Please reproduce verbatim the lines below, from the first through the one with "выходной. Ваша заявка".

SOURCE RECORDS:
════════════════════
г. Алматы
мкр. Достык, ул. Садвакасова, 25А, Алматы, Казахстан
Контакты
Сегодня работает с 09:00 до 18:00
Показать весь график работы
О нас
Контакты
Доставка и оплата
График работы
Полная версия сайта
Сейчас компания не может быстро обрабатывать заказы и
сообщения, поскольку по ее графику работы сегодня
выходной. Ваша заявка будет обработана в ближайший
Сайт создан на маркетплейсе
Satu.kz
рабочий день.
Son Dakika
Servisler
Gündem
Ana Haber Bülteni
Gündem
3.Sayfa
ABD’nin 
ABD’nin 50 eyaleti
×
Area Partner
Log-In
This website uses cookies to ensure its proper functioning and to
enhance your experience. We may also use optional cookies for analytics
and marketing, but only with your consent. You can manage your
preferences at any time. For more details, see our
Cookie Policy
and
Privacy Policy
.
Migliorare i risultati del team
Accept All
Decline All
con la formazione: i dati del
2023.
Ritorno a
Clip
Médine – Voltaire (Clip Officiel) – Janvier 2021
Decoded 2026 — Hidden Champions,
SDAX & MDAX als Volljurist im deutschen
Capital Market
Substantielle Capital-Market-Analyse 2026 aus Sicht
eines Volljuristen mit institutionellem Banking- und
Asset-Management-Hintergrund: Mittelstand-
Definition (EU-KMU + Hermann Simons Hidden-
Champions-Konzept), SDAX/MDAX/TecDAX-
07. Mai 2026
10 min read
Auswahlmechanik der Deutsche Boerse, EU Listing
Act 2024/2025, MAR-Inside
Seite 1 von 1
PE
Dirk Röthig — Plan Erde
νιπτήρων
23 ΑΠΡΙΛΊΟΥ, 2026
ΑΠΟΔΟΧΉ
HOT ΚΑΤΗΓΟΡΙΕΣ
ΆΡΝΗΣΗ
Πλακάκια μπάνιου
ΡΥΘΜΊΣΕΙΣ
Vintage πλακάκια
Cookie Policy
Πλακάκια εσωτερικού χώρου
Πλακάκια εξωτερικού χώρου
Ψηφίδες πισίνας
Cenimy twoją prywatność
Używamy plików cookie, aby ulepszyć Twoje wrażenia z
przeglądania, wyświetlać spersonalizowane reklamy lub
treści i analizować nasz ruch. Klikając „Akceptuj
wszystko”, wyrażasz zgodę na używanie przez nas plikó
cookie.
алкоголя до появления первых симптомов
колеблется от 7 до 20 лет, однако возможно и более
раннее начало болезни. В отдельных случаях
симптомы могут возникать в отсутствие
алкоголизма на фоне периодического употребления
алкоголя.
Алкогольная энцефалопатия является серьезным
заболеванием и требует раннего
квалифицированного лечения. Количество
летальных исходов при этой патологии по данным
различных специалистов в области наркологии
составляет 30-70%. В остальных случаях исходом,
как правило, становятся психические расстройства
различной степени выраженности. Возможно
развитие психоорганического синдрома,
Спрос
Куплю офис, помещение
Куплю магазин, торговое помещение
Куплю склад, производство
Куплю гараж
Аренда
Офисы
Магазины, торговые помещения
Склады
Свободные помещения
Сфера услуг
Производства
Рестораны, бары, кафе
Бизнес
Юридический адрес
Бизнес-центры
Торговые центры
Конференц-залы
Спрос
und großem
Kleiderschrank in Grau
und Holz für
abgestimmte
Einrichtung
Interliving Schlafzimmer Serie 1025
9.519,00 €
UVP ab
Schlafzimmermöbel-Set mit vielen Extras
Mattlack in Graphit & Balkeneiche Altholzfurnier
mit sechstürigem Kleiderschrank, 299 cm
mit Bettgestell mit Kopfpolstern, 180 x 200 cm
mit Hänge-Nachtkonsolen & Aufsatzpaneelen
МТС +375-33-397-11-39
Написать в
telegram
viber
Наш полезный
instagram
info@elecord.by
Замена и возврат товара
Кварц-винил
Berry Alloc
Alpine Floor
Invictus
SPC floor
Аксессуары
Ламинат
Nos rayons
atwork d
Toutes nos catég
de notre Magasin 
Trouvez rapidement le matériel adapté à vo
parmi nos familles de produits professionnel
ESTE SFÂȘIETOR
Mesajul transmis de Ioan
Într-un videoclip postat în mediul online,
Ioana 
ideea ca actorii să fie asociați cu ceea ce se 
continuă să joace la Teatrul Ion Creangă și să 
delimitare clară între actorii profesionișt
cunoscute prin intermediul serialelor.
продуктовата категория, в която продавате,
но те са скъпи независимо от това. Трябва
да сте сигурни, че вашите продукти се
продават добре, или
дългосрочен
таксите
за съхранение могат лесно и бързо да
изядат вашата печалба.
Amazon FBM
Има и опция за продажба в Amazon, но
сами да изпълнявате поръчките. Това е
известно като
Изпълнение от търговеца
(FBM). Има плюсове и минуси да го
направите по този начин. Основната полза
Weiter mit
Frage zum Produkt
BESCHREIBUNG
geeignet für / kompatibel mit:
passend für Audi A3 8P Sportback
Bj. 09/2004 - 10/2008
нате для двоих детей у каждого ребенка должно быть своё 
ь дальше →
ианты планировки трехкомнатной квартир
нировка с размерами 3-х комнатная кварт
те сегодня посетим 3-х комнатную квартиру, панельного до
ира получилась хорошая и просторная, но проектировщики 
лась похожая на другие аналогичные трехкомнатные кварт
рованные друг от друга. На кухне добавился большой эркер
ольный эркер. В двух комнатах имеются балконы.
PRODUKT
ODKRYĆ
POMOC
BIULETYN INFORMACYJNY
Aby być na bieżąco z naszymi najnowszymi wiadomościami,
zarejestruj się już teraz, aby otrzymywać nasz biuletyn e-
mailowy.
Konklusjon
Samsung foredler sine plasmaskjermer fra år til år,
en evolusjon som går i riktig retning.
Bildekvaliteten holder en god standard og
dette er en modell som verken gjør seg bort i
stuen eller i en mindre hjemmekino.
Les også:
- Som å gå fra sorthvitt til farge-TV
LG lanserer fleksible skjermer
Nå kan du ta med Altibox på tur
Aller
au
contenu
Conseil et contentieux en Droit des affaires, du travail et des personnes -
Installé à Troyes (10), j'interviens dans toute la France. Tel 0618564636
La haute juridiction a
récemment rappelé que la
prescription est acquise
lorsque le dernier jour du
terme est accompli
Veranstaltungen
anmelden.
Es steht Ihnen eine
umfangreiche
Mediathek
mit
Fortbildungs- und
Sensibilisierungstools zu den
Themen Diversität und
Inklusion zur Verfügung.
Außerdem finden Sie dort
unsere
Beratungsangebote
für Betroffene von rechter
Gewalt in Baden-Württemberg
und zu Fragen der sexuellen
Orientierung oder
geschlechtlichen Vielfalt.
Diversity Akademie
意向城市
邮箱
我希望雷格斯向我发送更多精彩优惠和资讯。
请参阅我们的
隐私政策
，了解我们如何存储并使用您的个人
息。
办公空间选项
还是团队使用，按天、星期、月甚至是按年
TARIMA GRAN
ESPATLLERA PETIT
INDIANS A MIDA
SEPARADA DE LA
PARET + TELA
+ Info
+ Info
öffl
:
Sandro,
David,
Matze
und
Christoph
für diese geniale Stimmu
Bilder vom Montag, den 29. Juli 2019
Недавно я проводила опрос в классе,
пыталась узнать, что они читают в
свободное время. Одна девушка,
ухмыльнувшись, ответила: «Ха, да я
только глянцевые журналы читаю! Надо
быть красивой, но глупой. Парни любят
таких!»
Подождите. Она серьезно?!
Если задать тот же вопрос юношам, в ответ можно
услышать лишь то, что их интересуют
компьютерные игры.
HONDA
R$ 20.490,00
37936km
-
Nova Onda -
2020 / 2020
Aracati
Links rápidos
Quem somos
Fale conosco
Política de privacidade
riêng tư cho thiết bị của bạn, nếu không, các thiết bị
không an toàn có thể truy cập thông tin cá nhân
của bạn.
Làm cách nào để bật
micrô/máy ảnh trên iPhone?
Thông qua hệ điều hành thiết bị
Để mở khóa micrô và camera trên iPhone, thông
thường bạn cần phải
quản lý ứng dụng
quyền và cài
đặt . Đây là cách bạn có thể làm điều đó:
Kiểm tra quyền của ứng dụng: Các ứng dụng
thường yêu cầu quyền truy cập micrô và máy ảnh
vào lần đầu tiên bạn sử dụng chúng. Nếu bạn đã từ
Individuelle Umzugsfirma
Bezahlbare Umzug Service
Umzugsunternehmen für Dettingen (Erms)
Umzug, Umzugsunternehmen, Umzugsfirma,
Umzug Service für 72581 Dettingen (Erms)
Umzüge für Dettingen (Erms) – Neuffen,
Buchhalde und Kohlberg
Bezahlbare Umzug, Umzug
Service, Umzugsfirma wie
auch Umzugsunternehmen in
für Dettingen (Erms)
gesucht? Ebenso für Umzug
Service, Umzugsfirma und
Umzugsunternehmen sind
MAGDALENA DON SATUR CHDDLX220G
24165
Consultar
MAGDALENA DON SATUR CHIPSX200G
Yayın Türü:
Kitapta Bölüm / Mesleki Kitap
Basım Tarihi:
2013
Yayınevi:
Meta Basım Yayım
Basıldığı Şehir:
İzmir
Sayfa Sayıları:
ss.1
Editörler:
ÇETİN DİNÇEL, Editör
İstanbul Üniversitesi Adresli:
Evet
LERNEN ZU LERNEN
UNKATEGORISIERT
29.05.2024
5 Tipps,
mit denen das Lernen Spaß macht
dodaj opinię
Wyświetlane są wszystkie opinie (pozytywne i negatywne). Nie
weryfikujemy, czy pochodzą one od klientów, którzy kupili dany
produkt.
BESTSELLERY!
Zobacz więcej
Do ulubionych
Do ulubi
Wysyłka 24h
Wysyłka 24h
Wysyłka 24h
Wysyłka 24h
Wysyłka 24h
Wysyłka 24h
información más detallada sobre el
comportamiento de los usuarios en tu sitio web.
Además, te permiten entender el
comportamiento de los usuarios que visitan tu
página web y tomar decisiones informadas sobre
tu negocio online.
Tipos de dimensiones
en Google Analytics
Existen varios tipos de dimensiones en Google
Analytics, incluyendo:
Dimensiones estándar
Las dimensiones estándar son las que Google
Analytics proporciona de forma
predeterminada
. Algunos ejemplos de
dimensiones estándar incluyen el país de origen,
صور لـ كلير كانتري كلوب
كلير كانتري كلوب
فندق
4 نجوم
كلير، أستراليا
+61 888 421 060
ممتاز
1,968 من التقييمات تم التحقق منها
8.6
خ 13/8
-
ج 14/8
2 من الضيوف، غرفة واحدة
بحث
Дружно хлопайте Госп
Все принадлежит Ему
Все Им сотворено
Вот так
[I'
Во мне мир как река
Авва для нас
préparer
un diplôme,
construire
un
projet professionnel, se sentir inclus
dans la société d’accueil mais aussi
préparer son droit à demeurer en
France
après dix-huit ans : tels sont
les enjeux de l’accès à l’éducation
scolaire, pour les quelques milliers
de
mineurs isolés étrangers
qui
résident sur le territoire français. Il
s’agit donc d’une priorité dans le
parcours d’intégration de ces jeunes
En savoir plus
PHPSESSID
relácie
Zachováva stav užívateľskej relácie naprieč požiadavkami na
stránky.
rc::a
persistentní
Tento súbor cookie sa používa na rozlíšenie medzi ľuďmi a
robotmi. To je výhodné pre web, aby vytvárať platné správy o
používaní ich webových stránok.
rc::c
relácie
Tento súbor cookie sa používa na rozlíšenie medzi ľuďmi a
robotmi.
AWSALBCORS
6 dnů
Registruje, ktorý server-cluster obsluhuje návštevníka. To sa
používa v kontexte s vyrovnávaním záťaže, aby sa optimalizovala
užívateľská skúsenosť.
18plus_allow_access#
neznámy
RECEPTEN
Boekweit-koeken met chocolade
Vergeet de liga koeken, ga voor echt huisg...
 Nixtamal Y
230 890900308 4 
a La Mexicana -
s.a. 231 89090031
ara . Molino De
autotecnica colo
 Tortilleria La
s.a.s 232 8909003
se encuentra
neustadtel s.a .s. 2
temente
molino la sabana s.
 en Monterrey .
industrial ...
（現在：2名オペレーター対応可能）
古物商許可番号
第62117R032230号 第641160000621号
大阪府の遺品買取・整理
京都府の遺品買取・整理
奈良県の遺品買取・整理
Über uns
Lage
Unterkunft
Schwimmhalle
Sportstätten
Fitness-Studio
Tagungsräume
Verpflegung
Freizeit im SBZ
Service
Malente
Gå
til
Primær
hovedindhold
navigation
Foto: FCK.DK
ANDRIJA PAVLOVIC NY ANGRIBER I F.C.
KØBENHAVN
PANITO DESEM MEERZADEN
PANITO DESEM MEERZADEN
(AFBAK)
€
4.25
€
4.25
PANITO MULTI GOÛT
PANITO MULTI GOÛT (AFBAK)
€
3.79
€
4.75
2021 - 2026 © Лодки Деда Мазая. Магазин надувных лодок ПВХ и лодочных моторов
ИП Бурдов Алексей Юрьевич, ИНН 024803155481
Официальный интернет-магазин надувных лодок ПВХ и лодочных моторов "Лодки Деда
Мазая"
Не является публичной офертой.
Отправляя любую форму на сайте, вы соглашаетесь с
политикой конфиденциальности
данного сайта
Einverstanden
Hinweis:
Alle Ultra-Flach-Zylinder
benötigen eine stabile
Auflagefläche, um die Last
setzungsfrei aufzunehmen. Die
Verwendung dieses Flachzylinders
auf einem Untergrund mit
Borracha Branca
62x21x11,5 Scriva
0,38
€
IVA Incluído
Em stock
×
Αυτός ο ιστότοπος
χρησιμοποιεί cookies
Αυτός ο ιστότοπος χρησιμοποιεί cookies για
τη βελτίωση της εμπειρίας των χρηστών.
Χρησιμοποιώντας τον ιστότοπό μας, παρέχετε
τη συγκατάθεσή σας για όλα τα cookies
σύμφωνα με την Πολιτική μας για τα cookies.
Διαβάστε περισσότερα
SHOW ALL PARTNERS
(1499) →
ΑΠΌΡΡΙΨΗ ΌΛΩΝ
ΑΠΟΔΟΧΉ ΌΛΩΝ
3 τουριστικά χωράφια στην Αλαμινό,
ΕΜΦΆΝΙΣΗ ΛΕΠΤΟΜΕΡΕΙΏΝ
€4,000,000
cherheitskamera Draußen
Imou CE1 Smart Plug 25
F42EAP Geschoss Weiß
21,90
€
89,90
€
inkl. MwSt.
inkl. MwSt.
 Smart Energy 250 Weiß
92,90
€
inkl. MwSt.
════════════════════
COMPLETED EXERCISE:
г. Алматы
мкр. Достык, ул. Садвакасова, 25А, Алматы, Казахстан
Контакты
Сегодня работает с 09:00 до 18:00
Показать весь график работы
О нас
Контакты
Доставка и оплата
График работы
Полная версия сайта
Сейчас компания не может быстро обрабатывать заказы и
сообщения, поскольку по ее графику работы сегодня
выходной. Ваша заявка будет обработана в ближайший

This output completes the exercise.